The authorities have treated migrant labour like animals. They have been left to fend for themselves in matters of shelter and food, if they decided to stay put in the cities, or food and transport, if they decided to return to their native villages.
Various NGOs and religious bodies, with their limitations of budget and size given the magnitude of the crisis, have come forward to help. But the responses of the governments have been found wanting. Those migrants who have returned to the villages will require considerable help from the state. This intervention will need to be both for employment and foodgrains. It was the lack of opportunities in the villages that made these migrants head out to the cities in search of jobs.
The only candidate for employment that suggests itself readily is MNREGA. This will need to be scaled up ~ after all, it was conceived as a means of providing some income in the “off season”. But now, in rural India, there are people with no source of income (except a paltry share in their small land holdings). It is ironical that just a few months ago, the Prime Minister had made fun of this scheme in Parliament, with his party members joining in gleefully.
He had said that MNREGA is the embodiment of the failure of previous governments to provide decent jobs. This point is unexceptionable. But MNREGA is the only rural safety net available, given the failure of the governments, past and present, to provide quality jobs. The irony of falling back on MNREGA, the object of recent derision, is compounded when this government inserted advertisements in English-language dailies proclaiming its desire to make funds available for MNREGA (surely the intended recipients do not read these newspapers).
The Finance Minister’s package for the migrants (announced on June 18) has too much detail in it. When a public works programme is to be executed, too much detailing of the prescribed output is a distraction. What does the transfer of incomes to the needy returning migrant have to do with the laying of fiber optic cables? It can be that this is another attempt at repackaging existing schemes.
Finally, two other points deserve some analysis. First, was the lockdown itself a mistake? Some leading economists (like Kaushik Basu), argue that a lot of people in India die from malaria, TB, and in traffic accidents, then why have a lockdown for corona? At one level there is merit in this, in that there are other killers around, and in a poor country people are inured to death. But the argument is flawed in that none of the causes of death mentioned above are infectious (or as infectious) as Covid-19 is. Covid-19 was going to hit the poor disproportionately because of the impossibility of social distancing, lack of hygiene (no availability of soap, water etc.) and, lack of access to reasonable quality healthcare.
This is also true of an argument put forward by Debraj Ray and S Subramanian, where they argue against a lockdown for all, saying that young, since they were not the group facing the maximum risk, could have been allowed to work.
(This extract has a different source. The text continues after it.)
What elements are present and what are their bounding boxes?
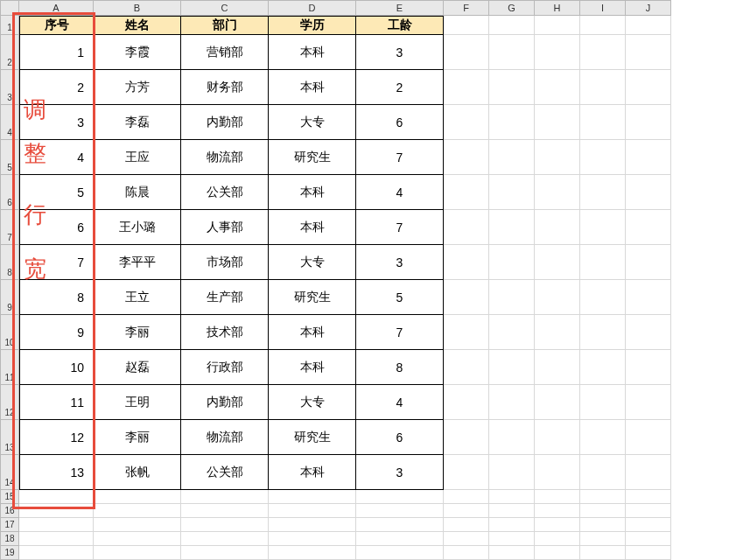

The problem with this argument is that the Corona virus, unlike say TB, is a recent entrant and we do not know who it will strike, with any certainty. The cost, in terms of people dying in the transition to acquiring herd immunity, could be significant. Thus, a lockdown was called for; where India failed was in managing it. Second, in the light of the disinclination of the Indian state to fulfil its minimal administrative duty, people have wondered if this is curtains for ruralurban migration in India.
Surely no returning worker would want to be in situation where a similar trauma could be repeated? That is, once bitten twice shy. Economists like Maitreesh Ghatak have argued that in the presence of risk aversion rural-urban migration would be reduced to a trickle. Given the dependence of the urban economy on migrant labour, the wages for unskilled and low skilled workers will rise. Presumably, the rise would be insufficient to elicit a renewed flow from rural areas, overcoming the memories of the exodus back to the village.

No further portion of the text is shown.